■ ACTION ITEM ■
Scan the data below and copy each line where "Beach" occurs.

Page images and extracted text
::::
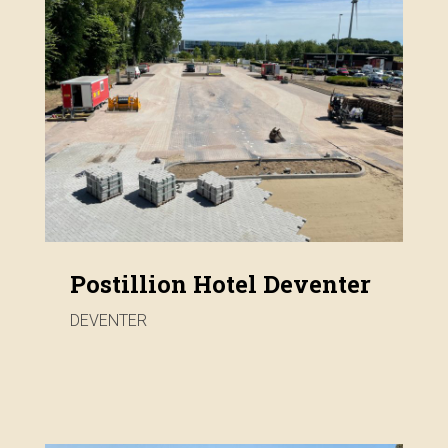
Postillion Hotel Deventer
DEVENTER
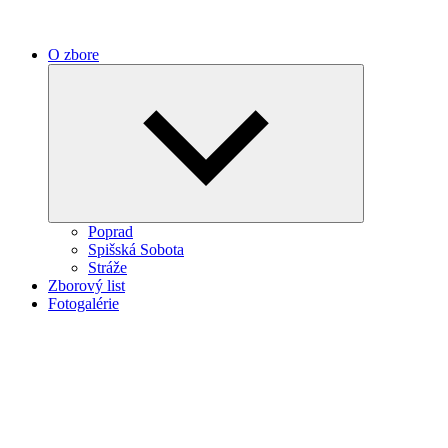
O zbore
Expand
child
menu
Poprad
Spišská Sobota
Stráže
Zborový list
Fotogalérie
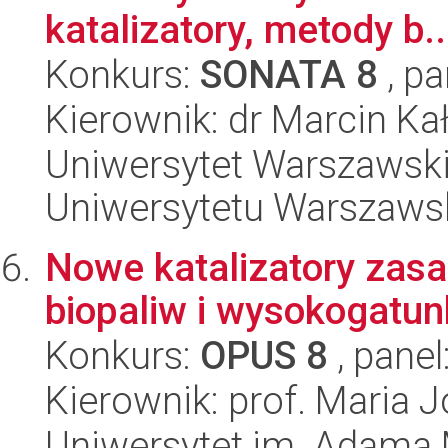
katalizatory, metody b..
Konkurs:
SONATA 8
, pa
Kierownik: dr Marcin Ka
Uniwersytet Warszawski
Uniwersytetu Warszaws
Nowe katalizatory zas
biopaliw i wysokogatu
Konkurs:
OPUS 8
, panel
Kierownik: prof. Maria J
Uniwersytet im. Adama 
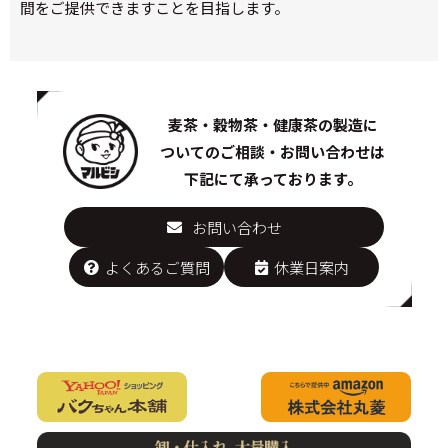
間をご提供できますことを目指します。
麦茶・穀物茶・健康茶の製造に
ついての
ご相談・お問い合わせは
下記にて承っております。
お問い合わせ
よくあるご質問
休業日案内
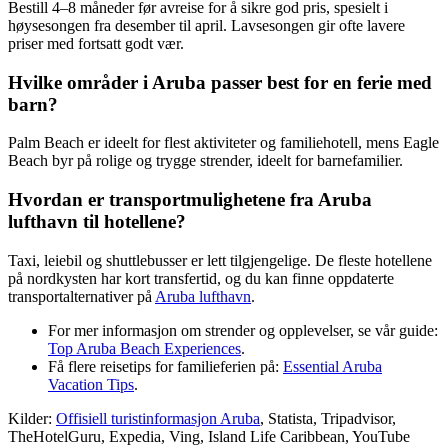
Bestill 4–8 måneder før avreise for å sikre god pris, spesielt i
høysesongen fra desember til april. Lavsesongen gir ofte lavere
priser med fortsatt godt vær.
Hvilke områder i Aruba passer best for en ferie med
barn?
Palm Beach er ideelt for flest aktiviteter og familiehotell, mens Eagle
Beach byr på rolige og trygge strender, ideelt for barnefamilier.
Hvordan er transportmulighetene fra Aruba
lufthavn til hotellene?
Taxi, leiebil og shuttlebusser er lett tilgjengelige. De fleste hotellene
på nordkysten har kort transfertid, og du kan finne oppdaterte
transportalternativer på
Aruba lufthavn
.
For mer informasjon om strender og opplevelser, se vår guide:
Top Aruba Beach Experiences
.
Få flere reisetips for familieferien på:
Essential Aruba
Vacation Tips
.
Kilder:
Offisiell turistinformasjon Aruba
, Statista, Tripadvisor,
TheHotelGuru, Expedia, Ving, Island Life Caribbean, YouTube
::::
■ EXPECTED OUTPUT ■
Palm Beach er ideelt for flest aktiviteter og familiehotell, mens Eagle
Beach byr på rolige og trygge strender, ideelt for barnefamilier.
Top Aruba Beach Experiences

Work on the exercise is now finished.